In a statement, Friday, Oxfam in Southern Africa country representative Yvonne Chibiya cautioned government on the move to proceed with mining activity in the national park.
“Oxfam in Southern Africa expresses concern over the ongoing and highly controversial Lower Zambezi National Park (LZNP) mining saga and cautions the Zambian government on the move to proceed with mining activity in the national park. While Oxfam acknowledges the decision made by the Court of Appeal, delivered by Justice Ngulube on 27th February 2021, to allow for the mining project by Mwembeshi Minerals to proceed, it is immensely concerning that the Government has unilaterally and quickly positioned itself to accept the ruling, forgoing all public outcry and expert caution against the said project,” Chibiya said.

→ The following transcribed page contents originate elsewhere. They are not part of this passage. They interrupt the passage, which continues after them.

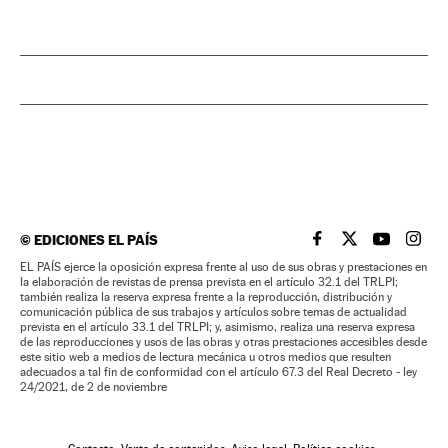
©
EDICIONES EL PAÍS
EL PAÍS BRASIL EN
EL PAÍS BRASI
EL PAÍS B
EL PA
EL PAÍS ejerce la oposición expresa frente al uso de sus obras y prestaciones en
la elaboración de revistas de prensa prevista en el artículo 32.1 del TRLPI;
también realiza la reserva expresa frente a la reproducción, distribución y
comunicación pública de sus trabajos y artículos sobre temas de actualidad
prevista en el artículo 33.1 del TRLPI; y, asimismo, realiza una reserva expresa
de las reproducciones y usos de las obras y otras prestaciones accesibles desde
este sitio web a medios de lectura mecánica u otros medios que resulten
adecuados a tal fin de conformidad con el artículo 67.3 del Real Decreto - ley
24/2021, de 2 de noviembre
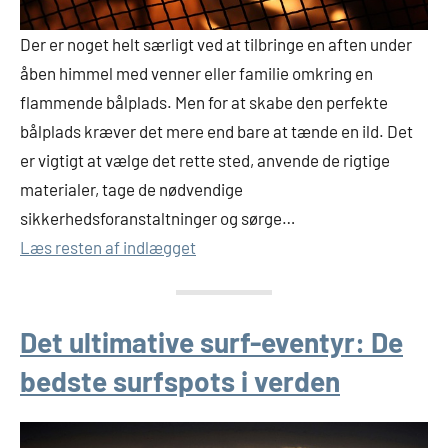
Der er noget helt særligt ved at tilbringe en aften under
åben himmel med venner eller familie omkring en
flammende bålplads. Men for at skabe den perfekte
bålplads kræver det mere end bare at tænde en ild. Det
er vigtigt at vælge det rette sted, anvende de rigtige
materialer, tage de nødvendige
sikkerhedsforanstaltninger og sørge…
Læs resten af indlægget
Det ultimative surf-eventyr: De
bedste surfspots i verden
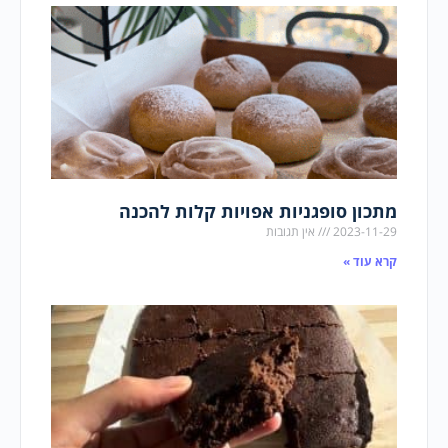
מתכון סופגניות אפויות קלות להכנה
2023-11-29
אין תגובות
קרא עוד »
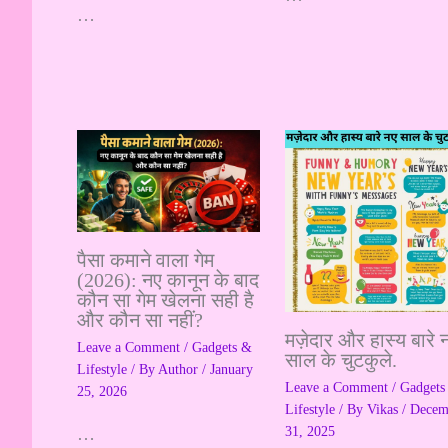
…
पैसा कमाने वाला गेम
(2026): नए कानून के बाद
कौन सा गेम खेलना सही है
और कौन सा नहीं?
मज़ेदार और हास्य बारे 
Leave a Comment
/
Gadgets &
साल के चुटकुले.
Lifestyle
/ By
Author
/
January
Leave a Comment
/
Gadgets
25, 2026
Lifestyle
/ By
Vikas
/
Decem
31, 2025
…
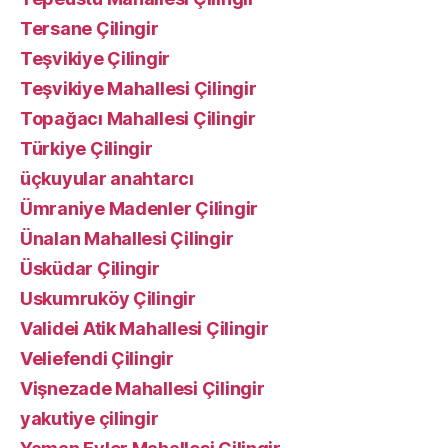
Tersane Çilingir
Teşvikiye Çilingir
Teşvikiye Mahallesi Çilingir
Topağacı Mahallesi Çilingir
Türkiye Çilingir
üçkuyular anahtarcı
Ümraniye Madenler Çilingir
Ünalan Mahallesi Çilingir
Üsküdar Çilingir
Uskumruköy Çilingir
Validei Atik Mahallesi Çilingir
Veliefendi Çilingir
Vişnezade Mahallesi Çilingir
yakutiye çilingir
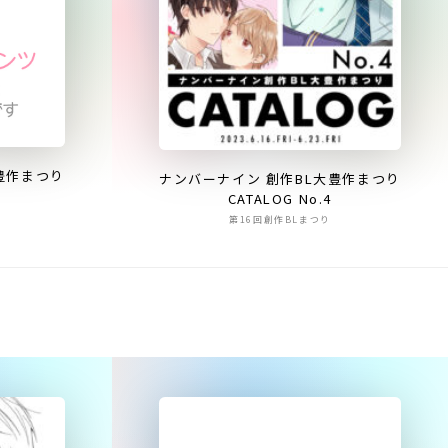
豊作まつり
ナンバーナイン 創作BL大豊作まつり
CATALOG No.4
第16回創作BLまつり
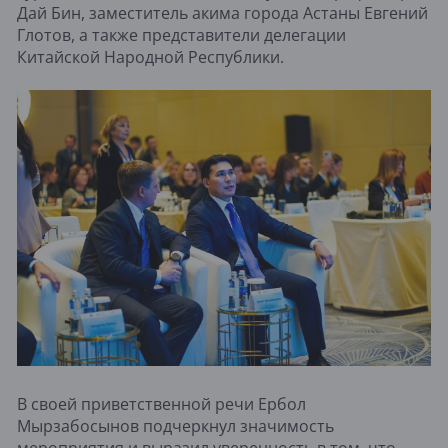
Дай Бин, заместитель акима города Астаны Евгений
Глотов, а также представители делегации
Китайской Народной Республики.
В своей приветственной речи Ербол
Мырзабосынов подчеркнул значимость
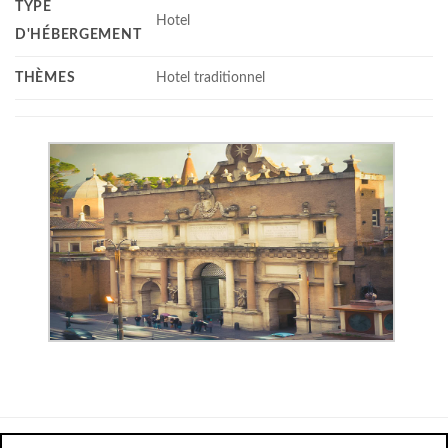
TYPE
Hotel
D'HÉBERGEMENT
THÈMES
Hotel traditionnel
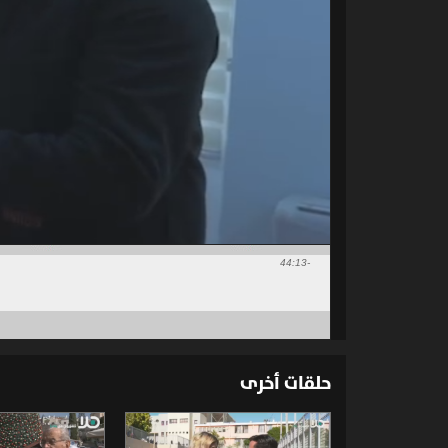
-44:13
حلقات أخرى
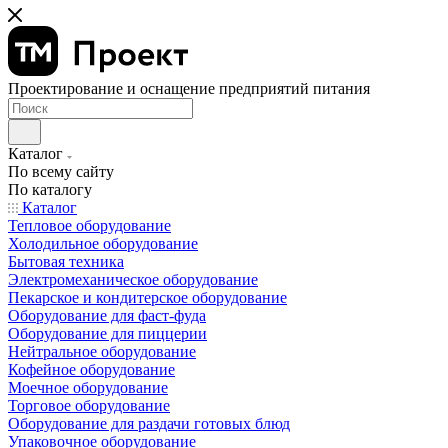
Проектирование и оснащение предприятий питания
Каталог
По всему сайту
По каталогу
Каталог
Тепловое оборудование
Холодильное оборудование
Бытовая техника
Электромеханическое оборудование
Пекарское и кондитерское оборудование
Оборудование для фаст-фуда
Оборудование для пиццерии
Нейтральное оборудование
Кофейное оборудование
Моечное оборудование
Торговое оборудование
Оборудование для раздачи готовых блюд
Упаковочное оборудование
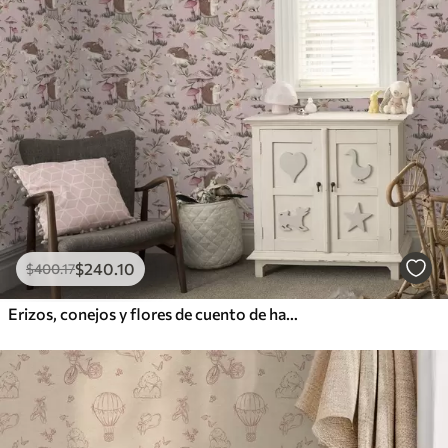
$
240
.10
$
400
.17
Erizos, conejos y flores de cuento de hadas entre setas sobre fondo rosa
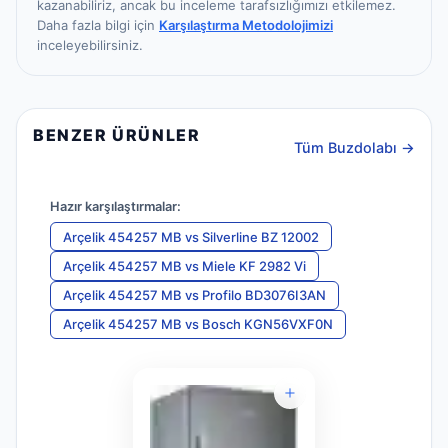
kazanabiliriz, ancak bu inceleme tarafsızlığımızı etkilemez.
Daha fazla bilgi için
Karşılaştırma Metodolojimizi
inceleyebilirsiniz.
BENZER ÜRÜNLER
Tüm Buzdolabı →
Hazır karşılaştırmalar:
Arçelik 454257 MB
vs
Silverline BZ 12002
Arçelik 454257 MB
vs
Miele KF 2982 Vi
Arçelik 454257 MB
vs
Profilo BD3076I3AN
Arçelik 454257 MB
vs
Bosch KGN56VXF0N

“This not only goes against the Government’s pronounced commitments towards environmental sustainability but also sets a negative precedent for Natural Resource Management (NRM) and Environmental Protection within the New Dawn Government’s industrialization agenda. The Lower Zambezi National Park (LZNP) hosts a sensitive ecosystem sustaining a vast amount of biodiversity necessary for environmental sustainability in Zambia and some neighboring countries. This region also provides a critical water resource for over 250 million people in the region that depend on the Zambezi river and surrounding ecosystem for water, fishing, wildlife, agriculture, tourism, forestry, and other livelihood activities.”
Chibiya said disruption to the ecosystem could prove disastrous, particularly at a time when the world was battling a climate change crisis.

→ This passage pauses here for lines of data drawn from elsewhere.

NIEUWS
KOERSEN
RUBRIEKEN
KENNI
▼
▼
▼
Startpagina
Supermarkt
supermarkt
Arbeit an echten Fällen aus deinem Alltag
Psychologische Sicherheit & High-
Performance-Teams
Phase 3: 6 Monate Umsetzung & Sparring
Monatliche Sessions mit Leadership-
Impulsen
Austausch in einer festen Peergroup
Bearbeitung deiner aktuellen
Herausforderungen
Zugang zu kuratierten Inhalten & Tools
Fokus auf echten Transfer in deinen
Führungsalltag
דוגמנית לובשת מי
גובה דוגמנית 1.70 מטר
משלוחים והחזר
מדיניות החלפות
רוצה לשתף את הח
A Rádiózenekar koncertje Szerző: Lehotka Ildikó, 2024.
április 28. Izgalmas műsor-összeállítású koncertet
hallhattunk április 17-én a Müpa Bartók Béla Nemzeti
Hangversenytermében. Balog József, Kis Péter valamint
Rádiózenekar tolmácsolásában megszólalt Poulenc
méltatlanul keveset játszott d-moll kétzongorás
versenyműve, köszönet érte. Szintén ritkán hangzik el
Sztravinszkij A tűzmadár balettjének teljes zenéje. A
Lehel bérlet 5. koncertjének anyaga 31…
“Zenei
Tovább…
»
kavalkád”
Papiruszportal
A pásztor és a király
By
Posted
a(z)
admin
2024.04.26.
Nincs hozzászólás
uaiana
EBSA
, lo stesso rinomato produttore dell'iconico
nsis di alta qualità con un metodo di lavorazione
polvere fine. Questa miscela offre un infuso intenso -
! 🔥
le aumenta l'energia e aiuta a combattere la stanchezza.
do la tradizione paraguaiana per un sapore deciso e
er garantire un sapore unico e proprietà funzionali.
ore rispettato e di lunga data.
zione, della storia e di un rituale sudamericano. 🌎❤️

“A disruption to this ecosystem could prove disastrous, particularly at a time when the world is battling a climate change crisis. The impacts of climate change are glaringly apparent, with the most recent being the Tropical Cyclone Ana that has devastated the Southern Africa region particularly Malawi, Mozambique, and Zimbabwe, including some parts of Zambia. A report by Investigative Environmental Journalism notes that an independent review of the Environmental Impact Assessment (EIA) done in 2012 and 2014 submitted to ZEMA showcased flaws against the tenets of sustainable development,” she said.

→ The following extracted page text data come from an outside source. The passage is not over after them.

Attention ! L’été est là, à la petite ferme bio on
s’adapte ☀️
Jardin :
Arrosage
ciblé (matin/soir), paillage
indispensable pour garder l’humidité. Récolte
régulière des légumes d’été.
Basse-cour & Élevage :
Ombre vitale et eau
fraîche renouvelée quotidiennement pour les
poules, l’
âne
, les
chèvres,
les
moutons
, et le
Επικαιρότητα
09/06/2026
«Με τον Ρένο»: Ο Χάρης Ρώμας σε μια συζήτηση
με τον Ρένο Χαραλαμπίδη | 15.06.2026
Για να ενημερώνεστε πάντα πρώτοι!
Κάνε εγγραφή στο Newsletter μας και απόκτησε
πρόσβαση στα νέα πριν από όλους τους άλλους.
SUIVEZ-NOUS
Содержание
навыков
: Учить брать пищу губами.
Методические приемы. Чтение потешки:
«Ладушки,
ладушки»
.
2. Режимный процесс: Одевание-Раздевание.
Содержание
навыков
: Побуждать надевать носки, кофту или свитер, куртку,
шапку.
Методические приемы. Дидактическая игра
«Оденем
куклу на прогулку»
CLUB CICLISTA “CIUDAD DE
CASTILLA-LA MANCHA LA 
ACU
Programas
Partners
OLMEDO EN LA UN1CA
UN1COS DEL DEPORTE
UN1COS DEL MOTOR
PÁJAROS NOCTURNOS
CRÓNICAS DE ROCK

“The intended project violates Zambian national environmental and public health laws as well as international environmental agreements which mitigate against environmental risk management set out in the Equator Principles, as well as standards for mining in protected environments established by the International Union for the Conservation of Nature (IUCN). The ZEMA Board disallowed the mining project on similar grounds but was later overruled in judgment by then Minister of Mines, Harry Kalaba, on grounds that the project would create jobs for locals and technologies be employed to mitigate environmental impact.”
Chibiya said the high dependence on resource extraction for Zambia’s development agenda was concerning.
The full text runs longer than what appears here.